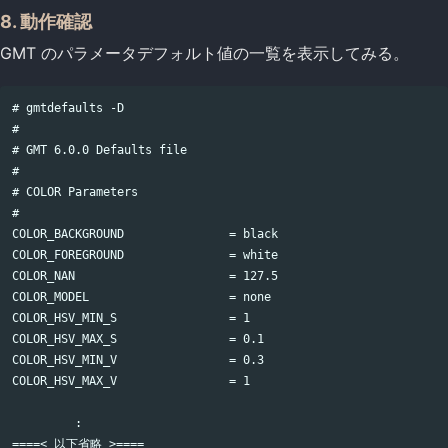
8. 動作確認
GMT のパラメータデフォルト値の一覧を表示してみる。
# gmtdefaults -D

#

# GMT 6.0.0 Defaults file

#

# COLOR Parameters

#

COLOR_BACKGROUND               = black

COLOR_FOREGROUND               = white

COLOR_NAN                      = 127.5

COLOR_MODEL                    = none

COLOR_HSV_MIN_S                = 1

COLOR_HSV_MAX_S                = 0.1

COLOR_HSV_MIN_V                = 0.3

COLOR_HSV_MAX_V                = 1

         :

====< 以下省略 >====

:::::

### [Task prompt]
Pictures aside, reproduce all of the material above without alteration.

### [Exercise answer]
8. 動作確認
GMT のパラメータデフォルト値の一覧を表示してみる。
# gmtdefaults -D

#

# GMT 6.0.0 Defaults file

#

# COLOR Parameters

#

COLOR_BACKGROUND               = black

COLOR_FOREGROUND               = white

COLOR_NAN                      = 127.5

COLOR_MODEL                    = none

COLOR_HSV_MIN_S                = 1

COLOR_HSV_MAX_S                = 0.1

COLOR_HSV_MIN_V                = 0.3

COLOR_HSV_MAX_V                = 1

         :

====< 以下省略 >====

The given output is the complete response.